Parsing Human-Readable Text Data with Readability.js and R

Nan Xiao 2022-08-02 7 min read

The R and JavaScript code to reproduce the results in this post is available from https://github.com/nanxstats/r-readability-parser.

Photo by Nick Hillier.
Photo by Nick Hillier.

Readability.js

Maybe you have used tools like rvest to harvest text data from web pages. Naturally, this often requires elaborated human efforts in the front to understand the structure of the target website.

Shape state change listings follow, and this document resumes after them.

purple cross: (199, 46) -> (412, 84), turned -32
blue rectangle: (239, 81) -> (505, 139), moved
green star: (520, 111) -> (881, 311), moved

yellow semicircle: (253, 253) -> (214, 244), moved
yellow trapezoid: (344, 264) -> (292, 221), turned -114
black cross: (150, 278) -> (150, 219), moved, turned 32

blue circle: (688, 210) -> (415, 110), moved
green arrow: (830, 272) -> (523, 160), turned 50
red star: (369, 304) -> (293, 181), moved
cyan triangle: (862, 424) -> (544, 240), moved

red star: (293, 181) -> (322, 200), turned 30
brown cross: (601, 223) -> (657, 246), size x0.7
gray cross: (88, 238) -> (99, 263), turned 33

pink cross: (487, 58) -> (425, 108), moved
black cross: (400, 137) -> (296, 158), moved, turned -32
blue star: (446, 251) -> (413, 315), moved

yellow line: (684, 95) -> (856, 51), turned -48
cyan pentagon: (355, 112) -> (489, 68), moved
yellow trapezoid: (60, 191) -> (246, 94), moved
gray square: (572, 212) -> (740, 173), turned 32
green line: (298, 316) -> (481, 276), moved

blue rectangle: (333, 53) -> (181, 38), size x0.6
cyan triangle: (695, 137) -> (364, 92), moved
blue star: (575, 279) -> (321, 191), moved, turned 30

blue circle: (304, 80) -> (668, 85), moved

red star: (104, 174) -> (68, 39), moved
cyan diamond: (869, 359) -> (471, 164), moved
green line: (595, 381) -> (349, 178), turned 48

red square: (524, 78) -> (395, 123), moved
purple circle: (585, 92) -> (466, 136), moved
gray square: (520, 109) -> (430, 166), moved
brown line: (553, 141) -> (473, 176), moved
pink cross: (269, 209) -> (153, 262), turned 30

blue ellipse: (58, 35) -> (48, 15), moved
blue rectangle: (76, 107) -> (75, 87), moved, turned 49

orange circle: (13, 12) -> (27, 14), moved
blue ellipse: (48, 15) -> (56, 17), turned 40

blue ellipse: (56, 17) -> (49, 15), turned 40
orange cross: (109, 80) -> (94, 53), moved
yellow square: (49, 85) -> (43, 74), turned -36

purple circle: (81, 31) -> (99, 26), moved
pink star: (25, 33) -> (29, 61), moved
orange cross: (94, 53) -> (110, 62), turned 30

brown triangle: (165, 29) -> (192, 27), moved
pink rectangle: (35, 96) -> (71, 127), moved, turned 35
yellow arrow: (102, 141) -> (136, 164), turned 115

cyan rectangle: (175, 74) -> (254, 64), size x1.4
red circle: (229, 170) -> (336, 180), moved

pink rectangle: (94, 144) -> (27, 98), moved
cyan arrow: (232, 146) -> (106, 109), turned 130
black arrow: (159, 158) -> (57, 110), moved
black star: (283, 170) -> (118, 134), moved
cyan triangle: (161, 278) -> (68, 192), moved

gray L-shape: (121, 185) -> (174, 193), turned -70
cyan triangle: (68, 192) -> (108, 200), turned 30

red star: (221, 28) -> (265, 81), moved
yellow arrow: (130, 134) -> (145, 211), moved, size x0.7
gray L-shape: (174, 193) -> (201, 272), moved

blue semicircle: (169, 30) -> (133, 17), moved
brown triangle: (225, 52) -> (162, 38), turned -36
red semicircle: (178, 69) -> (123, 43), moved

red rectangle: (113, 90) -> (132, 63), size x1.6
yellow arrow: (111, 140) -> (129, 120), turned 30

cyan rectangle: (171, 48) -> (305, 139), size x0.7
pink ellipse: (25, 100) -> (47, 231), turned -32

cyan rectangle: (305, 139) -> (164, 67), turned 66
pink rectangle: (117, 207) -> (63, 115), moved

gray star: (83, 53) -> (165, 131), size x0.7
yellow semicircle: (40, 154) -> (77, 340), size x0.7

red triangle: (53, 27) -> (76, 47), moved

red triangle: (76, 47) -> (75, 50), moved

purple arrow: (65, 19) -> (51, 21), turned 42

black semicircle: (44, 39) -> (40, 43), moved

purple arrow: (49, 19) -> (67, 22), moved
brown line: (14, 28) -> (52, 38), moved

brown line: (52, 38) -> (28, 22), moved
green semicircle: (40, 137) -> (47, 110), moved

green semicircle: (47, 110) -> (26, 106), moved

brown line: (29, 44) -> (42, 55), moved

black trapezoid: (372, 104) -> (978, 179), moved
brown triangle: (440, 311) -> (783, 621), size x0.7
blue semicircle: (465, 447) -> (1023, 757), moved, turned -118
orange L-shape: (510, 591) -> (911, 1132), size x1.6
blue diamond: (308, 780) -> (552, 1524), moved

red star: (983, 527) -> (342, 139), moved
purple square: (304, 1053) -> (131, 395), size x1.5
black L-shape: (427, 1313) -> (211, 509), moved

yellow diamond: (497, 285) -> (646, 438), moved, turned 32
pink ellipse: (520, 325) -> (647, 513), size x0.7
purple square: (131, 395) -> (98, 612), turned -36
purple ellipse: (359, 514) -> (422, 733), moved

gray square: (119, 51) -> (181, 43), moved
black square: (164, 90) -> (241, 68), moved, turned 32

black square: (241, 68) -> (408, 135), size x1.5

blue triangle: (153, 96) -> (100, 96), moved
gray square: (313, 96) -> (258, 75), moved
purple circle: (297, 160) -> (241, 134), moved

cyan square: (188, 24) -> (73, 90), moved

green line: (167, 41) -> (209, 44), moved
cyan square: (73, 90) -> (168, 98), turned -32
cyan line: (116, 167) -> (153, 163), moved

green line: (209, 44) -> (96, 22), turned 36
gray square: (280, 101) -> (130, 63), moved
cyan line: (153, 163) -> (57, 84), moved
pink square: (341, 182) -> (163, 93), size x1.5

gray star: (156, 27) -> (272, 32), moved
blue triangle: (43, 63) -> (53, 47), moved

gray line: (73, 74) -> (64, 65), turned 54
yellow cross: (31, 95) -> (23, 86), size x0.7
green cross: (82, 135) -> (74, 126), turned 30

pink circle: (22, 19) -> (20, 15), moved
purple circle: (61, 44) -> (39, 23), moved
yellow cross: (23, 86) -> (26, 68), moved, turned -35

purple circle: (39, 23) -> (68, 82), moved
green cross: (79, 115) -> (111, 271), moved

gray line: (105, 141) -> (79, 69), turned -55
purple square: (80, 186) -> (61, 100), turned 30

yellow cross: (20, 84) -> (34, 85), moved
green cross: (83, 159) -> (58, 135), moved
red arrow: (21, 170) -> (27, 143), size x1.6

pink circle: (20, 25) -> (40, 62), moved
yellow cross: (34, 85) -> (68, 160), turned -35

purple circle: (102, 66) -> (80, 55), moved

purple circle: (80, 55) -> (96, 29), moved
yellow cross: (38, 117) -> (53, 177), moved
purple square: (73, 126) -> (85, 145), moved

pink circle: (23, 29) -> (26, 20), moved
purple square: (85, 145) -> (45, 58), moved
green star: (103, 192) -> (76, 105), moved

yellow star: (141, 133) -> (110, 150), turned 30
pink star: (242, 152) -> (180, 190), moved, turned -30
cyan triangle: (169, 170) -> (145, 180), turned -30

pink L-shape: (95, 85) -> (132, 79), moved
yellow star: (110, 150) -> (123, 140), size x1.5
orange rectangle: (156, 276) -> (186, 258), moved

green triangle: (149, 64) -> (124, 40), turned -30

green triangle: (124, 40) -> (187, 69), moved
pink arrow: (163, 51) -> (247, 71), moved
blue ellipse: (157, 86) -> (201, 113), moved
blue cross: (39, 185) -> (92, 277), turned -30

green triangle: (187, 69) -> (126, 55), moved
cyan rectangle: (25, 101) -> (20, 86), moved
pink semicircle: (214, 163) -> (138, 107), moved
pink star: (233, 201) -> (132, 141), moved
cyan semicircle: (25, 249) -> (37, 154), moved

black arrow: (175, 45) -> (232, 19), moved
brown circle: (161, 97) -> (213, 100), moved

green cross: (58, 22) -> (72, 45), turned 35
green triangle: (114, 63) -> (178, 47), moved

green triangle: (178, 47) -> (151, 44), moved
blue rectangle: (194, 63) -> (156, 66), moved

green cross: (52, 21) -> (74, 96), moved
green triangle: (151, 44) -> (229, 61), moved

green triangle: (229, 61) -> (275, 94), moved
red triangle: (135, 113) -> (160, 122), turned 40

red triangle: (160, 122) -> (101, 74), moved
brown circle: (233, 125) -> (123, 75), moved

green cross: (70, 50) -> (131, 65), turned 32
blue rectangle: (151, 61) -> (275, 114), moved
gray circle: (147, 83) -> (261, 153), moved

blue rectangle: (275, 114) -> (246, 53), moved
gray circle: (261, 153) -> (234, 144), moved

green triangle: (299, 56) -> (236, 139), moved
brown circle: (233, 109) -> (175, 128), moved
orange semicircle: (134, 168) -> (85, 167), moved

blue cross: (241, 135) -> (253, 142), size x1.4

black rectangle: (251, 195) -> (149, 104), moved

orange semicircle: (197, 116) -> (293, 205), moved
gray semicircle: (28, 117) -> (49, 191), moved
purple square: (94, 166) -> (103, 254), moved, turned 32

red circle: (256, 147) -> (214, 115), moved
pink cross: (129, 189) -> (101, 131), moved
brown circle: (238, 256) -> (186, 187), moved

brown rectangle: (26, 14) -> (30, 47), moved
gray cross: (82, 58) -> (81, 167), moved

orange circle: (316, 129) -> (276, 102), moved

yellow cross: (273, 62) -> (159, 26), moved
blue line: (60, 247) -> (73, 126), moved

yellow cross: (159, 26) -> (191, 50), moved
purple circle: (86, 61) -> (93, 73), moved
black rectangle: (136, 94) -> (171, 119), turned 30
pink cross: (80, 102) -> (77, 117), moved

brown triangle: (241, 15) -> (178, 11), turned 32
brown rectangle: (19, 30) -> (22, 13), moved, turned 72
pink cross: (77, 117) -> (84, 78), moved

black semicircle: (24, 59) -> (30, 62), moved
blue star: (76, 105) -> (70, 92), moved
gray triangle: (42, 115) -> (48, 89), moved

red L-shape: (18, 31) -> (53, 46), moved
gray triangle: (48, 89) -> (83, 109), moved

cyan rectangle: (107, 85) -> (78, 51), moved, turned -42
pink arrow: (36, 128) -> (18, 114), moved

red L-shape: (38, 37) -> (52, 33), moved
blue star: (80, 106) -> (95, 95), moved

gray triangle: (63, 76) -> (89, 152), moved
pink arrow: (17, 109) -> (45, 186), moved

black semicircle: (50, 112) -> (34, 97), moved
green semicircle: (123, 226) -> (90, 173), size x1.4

The picture looks quite different when we think at the web scale. To parse the content of many more sites and many more types of pages, we need to make our tool adaptive enough to extract the most relevant text instead of purely relying on manually crafted logic. We might tolerate missing some useful text and including some irrelevant text, which is acceptable because they probably won’t matter when the text data we collect is big enough.

Fortunately, Readability.js offers a tool for parsing human-readable text from any web page. It was built for the Reader View feature in Firefox but is also usable as an open source, standalone JavaScript library.

In this post, I will create an R wrapper for Readability.js using the R package V8.

Packing JS dependencies

Before we write the wrapper, the first step is identifying and packing the JavaScript dependencies to run in the V8 engine. The three key dependencies are @mozilla/readability, jsdom, and dompurify.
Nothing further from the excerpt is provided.